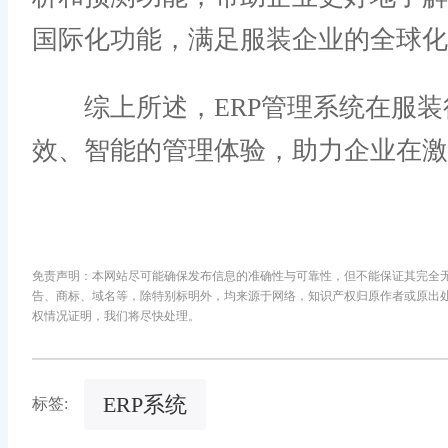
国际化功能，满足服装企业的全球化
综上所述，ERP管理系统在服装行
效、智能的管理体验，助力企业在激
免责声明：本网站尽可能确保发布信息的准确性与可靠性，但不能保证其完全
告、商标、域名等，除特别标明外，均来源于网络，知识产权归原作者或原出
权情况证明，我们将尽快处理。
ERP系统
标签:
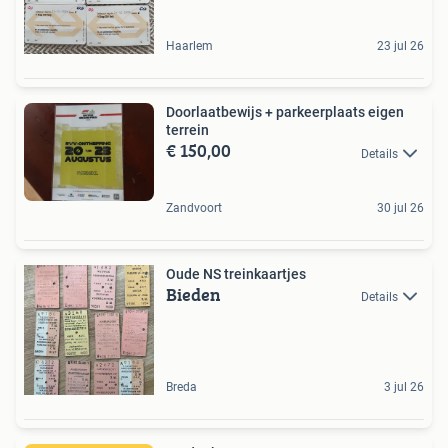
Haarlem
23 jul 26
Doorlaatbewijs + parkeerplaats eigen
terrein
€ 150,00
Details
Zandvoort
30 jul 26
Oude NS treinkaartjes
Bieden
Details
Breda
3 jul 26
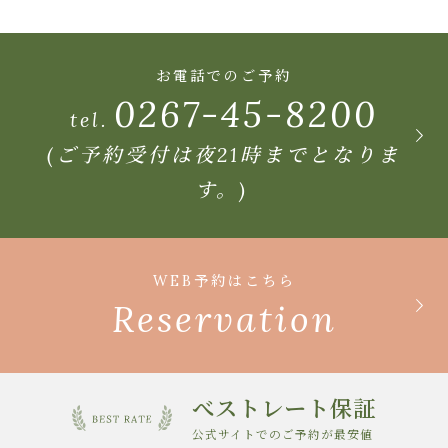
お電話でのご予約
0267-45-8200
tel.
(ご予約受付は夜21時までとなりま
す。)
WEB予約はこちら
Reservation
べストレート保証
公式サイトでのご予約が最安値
----------------------------------------
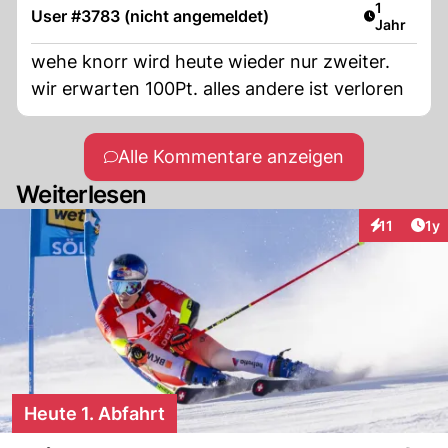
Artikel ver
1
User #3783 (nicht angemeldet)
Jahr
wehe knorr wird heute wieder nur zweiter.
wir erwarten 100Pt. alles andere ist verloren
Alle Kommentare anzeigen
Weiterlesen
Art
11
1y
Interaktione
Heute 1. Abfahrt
----------------------------------------
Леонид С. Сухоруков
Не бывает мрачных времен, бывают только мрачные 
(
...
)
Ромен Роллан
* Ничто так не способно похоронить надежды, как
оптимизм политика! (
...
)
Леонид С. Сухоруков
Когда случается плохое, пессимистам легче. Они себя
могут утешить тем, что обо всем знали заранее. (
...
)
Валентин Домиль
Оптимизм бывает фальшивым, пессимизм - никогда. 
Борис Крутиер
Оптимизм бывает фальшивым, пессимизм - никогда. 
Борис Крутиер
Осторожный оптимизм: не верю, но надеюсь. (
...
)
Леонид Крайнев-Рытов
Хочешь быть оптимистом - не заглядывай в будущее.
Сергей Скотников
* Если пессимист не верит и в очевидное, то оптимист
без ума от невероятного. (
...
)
----------------------------------------
Beginning with the line above that has "国际化功能，满足服装企业的全球化" and going on through the line that has "公式サイトでのご予約が最安値", retype every line exactly and add nothing else; drop the pictures.

**Solution to this task**
国际化功能，满足服装企业的全球化
综上所述，ERP管理系统在服装行
效、智能的管理体验，助力企业在激
免责声明：本网站尽可能确保发布信息的准确性与可靠性，但不能保证其完全
告、商标、域名等，除特别标明外，均来源于网络，知识产权归原作者或原出
权情况证明，我们将尽快处理。
ERP系统
标签:
Haarlem
23 jul 26
Doorlaatbewijs + parkeerplaats eigen
terrein
€ 150,00
Details
Zandvoort
30 jul 26
Oude NS treinkaartjes
Bieden
Details
Breda
3 jul 26
お電話でのご予約
0267-45-8200
tel.
(ご予約受付は夜21時までとなりま
す。)
WEB予約はこちら
Reservation
べストレート保証
公式サイトでのご予約が最安値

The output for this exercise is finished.